Start of Source data

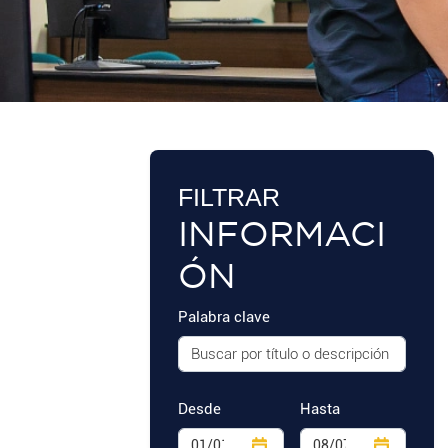
FILTRAR
INFORMACI
ÓN
Palabra clave
Desde
Hasta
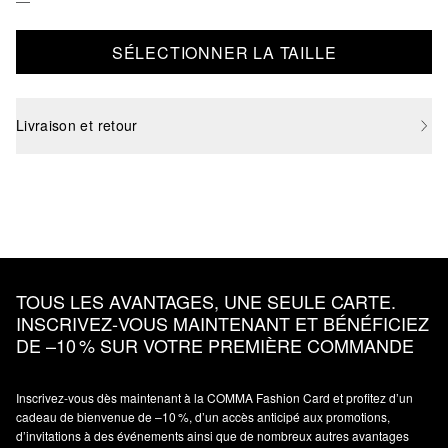
SÉLECTIONNER LA TAILLE
Livraison et retour
TOUS LES AVANTAGES, UNE SEULE CARTE.
INSCRIVEZ‑VOUS MAINTENANT ET BÉNÉFICIEZ
DE –10 % SUR VOTRE PREMIÈRE COMMANDE
Inscrivez‑vous dès maintenant à la COMMA Fashion Card et profitez d’un
cadeau de bienvenue de –10 %, d’un accès anticipé aux promotions,
d’invitations à des événements ainsi que de nombreux autres avantages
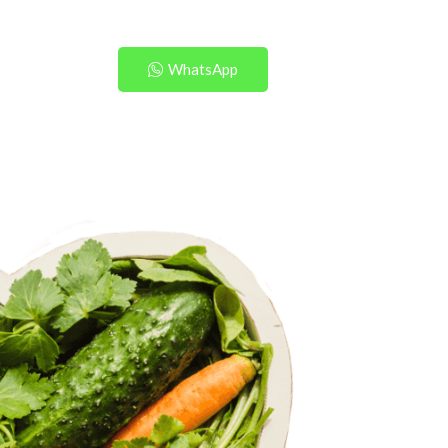
WhatsApp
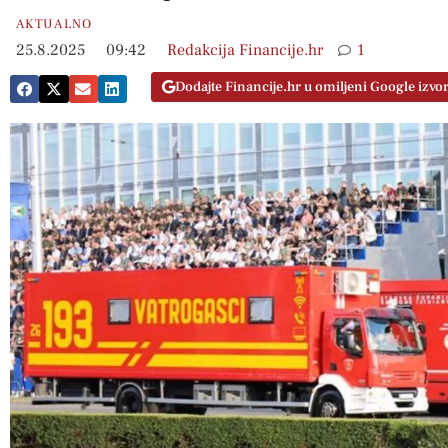
AKTUALNO
25.8.2025
09:42
Redakcija Financije.hr
1
Dodajte Financije.hr u omiljeni Google izvo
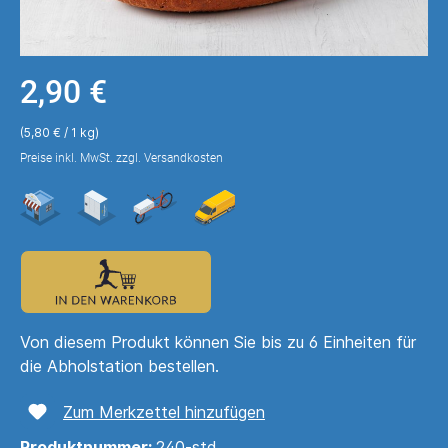
2,90 €
(5,80 € / 1 kg)
Preise inkl. MwSt. zzgl. Versandkosten
Von diesem Produkt können Sie bis zu 6 Einheiten für
die Abholstation bestellen.
Zum Merkzettel hinzufügen
Produktnummer:
240-std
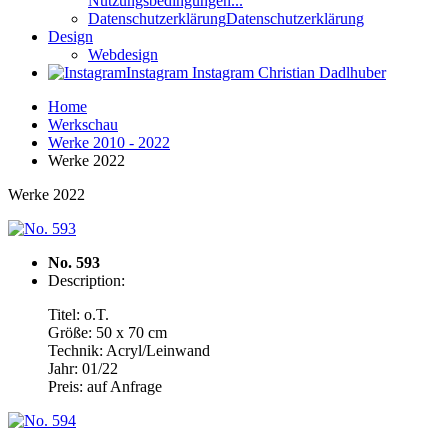
Nutzungsbedingungen...
Datenschutzerklärung
Datenschutzerklärung
Design
Webdesign
Instagram
Instagram Christian Dadlhuber
Home
Werkschau
Werke 2010 - 2022
Werke 2022
Werke 2022
No. 593
Description:
Titel: o.T.
Größe: 50 x 70 cm
Technik: Acryl/Leinwand
Jahr: 01/22
Preis: auf Anfrage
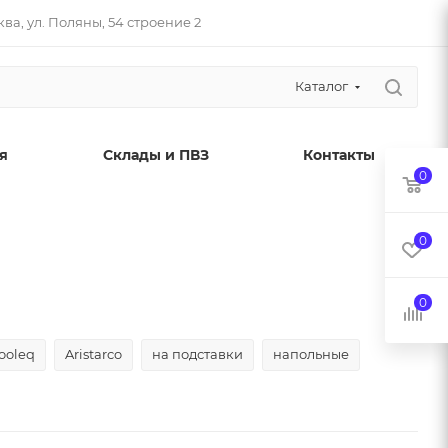
ва, ул. Поляны, 54 строение 2
Каталог
я
Склады и ПВЗ
Контакты
0
0
0
ooleq
Aristarco
на подставки
напольные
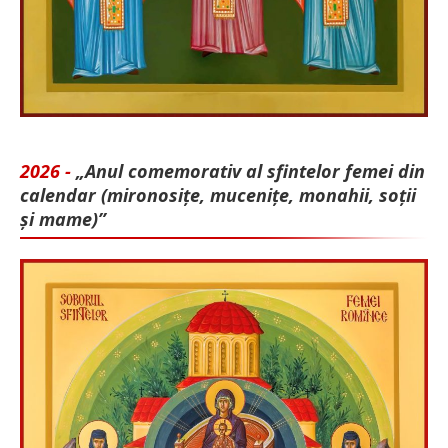
2026 -
„Anul comemorativ al sfintelor femei din
calendar (mironosițe, mu­cenițe, monahii, soții
și mame)”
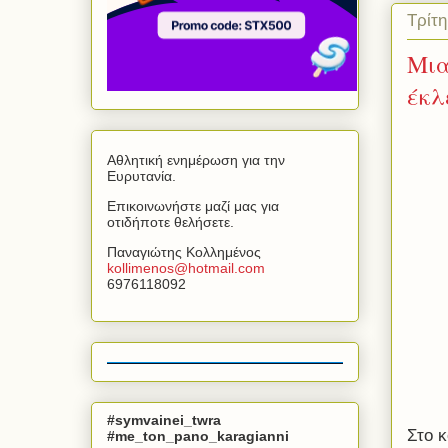
Τρίτη
Μια
έκλ
Αθλητική ενημέρωση για την
Ευρυτανία.
Επικοινωνήστε μαζί μας για
οτιδήποτε θελήσετε.
Παναγιώτης Κολλημένος
kollimenos
@
hotmail
.
com
6976118092
#symvainei_twra
Στο κ
#me_ton_pano_karagianni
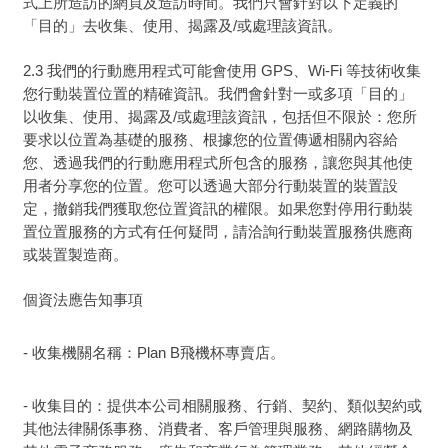
式上所造訪的網頁及造訪時間。我們只會針對以下定義的
「目的」去收集、使用、揭露及/或處理該資訊。
2.3 我們的行動應用程式可能會使用 GPS、Wi-Fi 等技術收集
您行動裝置位置的精確資訊。我們會針對一或多項「目的」
以收集、使用、揭露及/或處理該資訊，包括但不限於：您所
要求以位置為基礎的服務、根據您的位置傳遞相關內容給
您、透過我們的行動應用程式所包含的服務，讓您與其他使
用者分享您的位置。您可以透過大部分行動裝置的裝置設
定，撤銷我們獲取您位置資訊的權限。如果您對停用行動裝
置位置服務的方式有任何疑問，請洽詢行動裝置服務供應商
或裝置製造商。
個資法應告知事項
- 收集機關名稱：
Plan B飛機杯專賣店
。
- 收集目的：提供本公司相關服務、行銷、契約、類似契約或
其他法律關係事務、消費者、客戶管理與服務、網路購物及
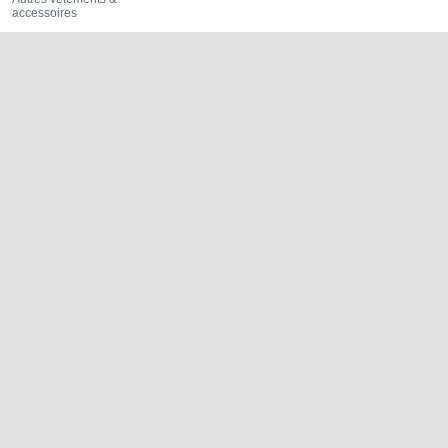
accessoires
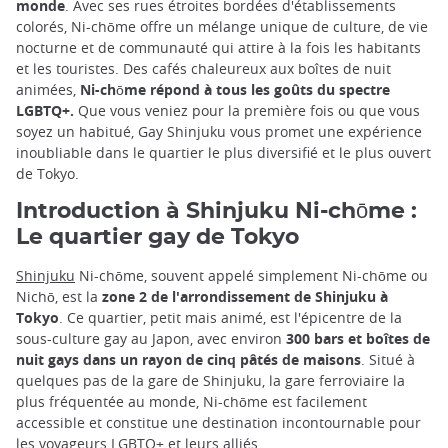
monde
. Avec ses rues étroites bordées d'établissements
colorés, Ni-chōme offre un mélange unique de culture, de vie
nocturne et de communauté qui attire à la fois les habitants
et les touristes. Des cafés chaleureux aux boîtes de nuit
animées,
Ni-chōme répond à tous les goûts du spectre
LGBTQ+.
Que vous veniez pour la première fois ou que vous
soyez un habitué, Gay Shinjuku vous promet une expérience
inoubliable dans le quartier le plus diversifié et le plus ouvert
de Tokyo.
Introduction à Shinjuku Ni-chōme :
Le quartier gay de Tokyo
Shinjuku
Ni-chōme, souvent appelé simplement Ni-chōme ou
Nichō, est la
zone 2 de l'arrondissement de Shinjuku à
Tokyo
. Ce quartier, petit mais animé, est l'épicentre de la
sous-culture gay au Japon, avec environ
300 bars et boîtes de
nuit gays dans un rayon de cinq pâtés de maisons
. Situé à
quelques pas de la gare de Shinjuku, la gare ferroviaire la
plus fréquentée au monde, Ni-chōme est facilement
accessible et constitue une destination incontournable pour
les voyageurs LGBTQ+ et leurs alliés.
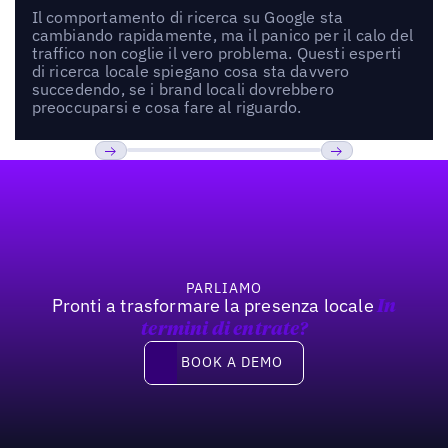
Il comportamento di ricerca su Google sta
cambiando rapidamente, ma il panico per il calo del
traffico non coglie il vero problema. Questi esperti
di ricerca locale spiegano cosa sta davvero
succedendo, se i brand locali dovrebbero
preoccuparsi e cosa fare al riguardo.
Footer
Previous
Prossimo
PARLIAMO
Pronti a trasformare la presenza locale
In
termini di entrate?
Book a demo
BOOK A DEMO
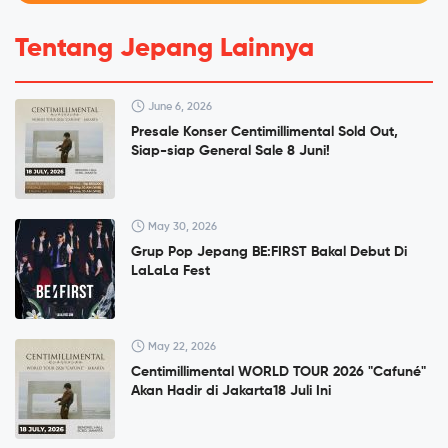
Tentang Jepang Lainnya
June 6, 2026
Presale Konser Centimillimental Sold Out,
Siap-siap General Sale 8 Juni!
May 30, 2026
Grup Pop Jepang BE:FIRST Bakal Debut Di
LaLaLa Fest
May 22, 2026
Centimillimental WORLD TOUR 2026 "Cafuné"
Akan Hadir di Jakarta18 Juli Ini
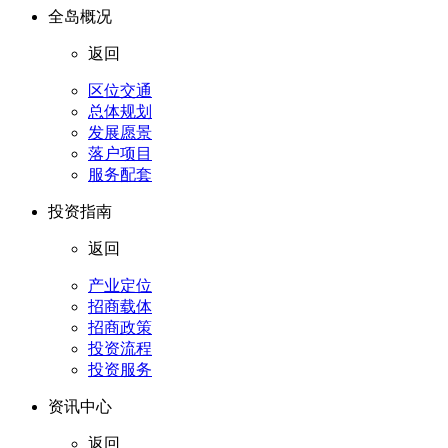
全岛概况
返回
区位交通
总体规划
发展愿景
落户项目
服务配套
投资指南
返回
产业定位
招商载体
招商政策
投资流程
投资服务
资讯中心
返回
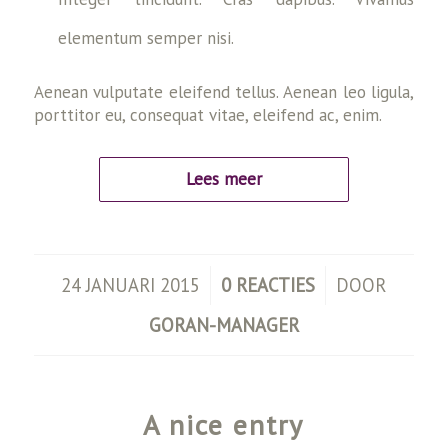
elementum semper nisi.
Aenean vulputate eleifend tellus. Aenean leo ligula,
porttitor eu, consequat vitae, eleifend ac, enim.
Lees meer
/
/
24 JANUARI 2015
0 REACTIES
DOOR
GORAN-MANAGER
A nice entry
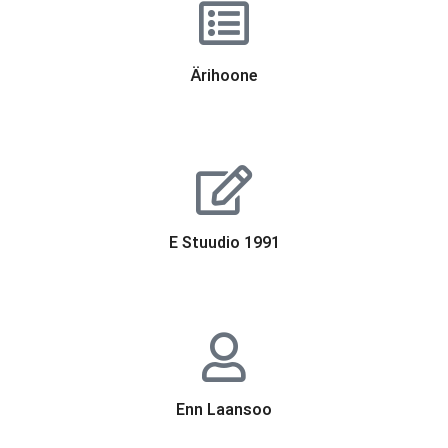
Ärihoone
E Stuudio 1991
Enn Laansoo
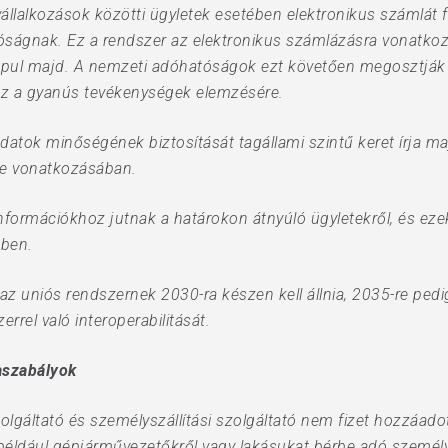
állalkozások közötti ügyletek esetében elektronikus számlát fo
óságnak. Ez a rendszer az elektronikus számlázásra vonatkoz
pul majd. A nemzeti adóhatóságok ezt követően megosztják az
sz a gyanús tevékenységek elemzésére.
atok minőségének biztosítását tagállami szintű keret írja maj
ele vonatkozásában.
információkhoz jutnak a határokon átnyúló ügyletekről, és ezek
mben.
 uniós rendszernek 2030-ra készen kell állnia, 2035-re pedig
rrel való interoperabilitását.
aszabályok
olgáltató és személyszállítási szolgáltató nem fizet hozzáado
például gépjárművezetőkről vagy lakásukat bérbe adó személyekr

End of Source data

• What this task involves
Your answer should be the lines above, word for word, from the line with "elementum semper nisi." through the line with "ele vonatkozásában.", minus the pictures.

• Answer below
elementum semper nisi.
Aenean vulputate eleifend tellus. Aenean leo ligula,
porttitor eu, consequat vitae, eleifend ac, enim.
Lees meer
/
/
24 JANUARI 2015
0 REACTIES
DOOR
GORAN-MANAGER
A nice entry
Ärihoone
E Stuudio 1991
Enn Laansoo
állalkozások közötti ügyletek esetében elektronikus számlát fo
óságnak. Ez a rendszer az elektronikus számlázásra vonatkoz
pul majd. A nemzeti adóhatóságok ezt követően megosztják az
sz a gyanús tevékenységek elemzésére.
atok minőségének biztosítását tagállami szintű keret írja maj
ele vonatkozásában.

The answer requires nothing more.